#### [Extracted page text data]
********************
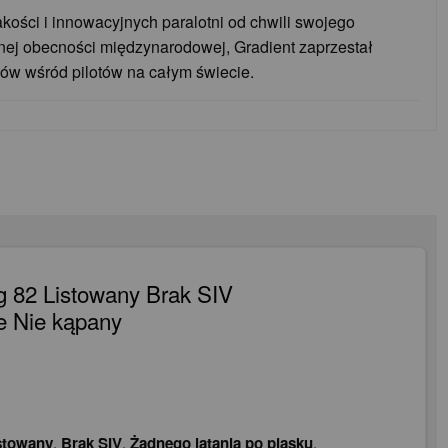
jakości i innowacyjnych paralotni od chwili swojego
nej obecności międzynarodowej, Gradient zaprzestał
anów wśród pilotów na całym świecie.
 82 Listowany Brak SIV
e Nie kąpany
stowany
,
Brak SIV
,
Żadnego latania po piasku
,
********************
#### [TASK BRIEF]
Transcribe the data verbatim. No picture belongs in the result.

#### [TASK OUTPUT]
jakości i innowacyjnych paralotni od chwili swojego
nej obecności międzynarodowej, Gradient zaprzestał
anów wśród pilotów na całym świecie.
 82 Listowany Brak SIV
e Nie kąpany
stowany
,
Brak SIV
,
Żadnego latania po piasku
,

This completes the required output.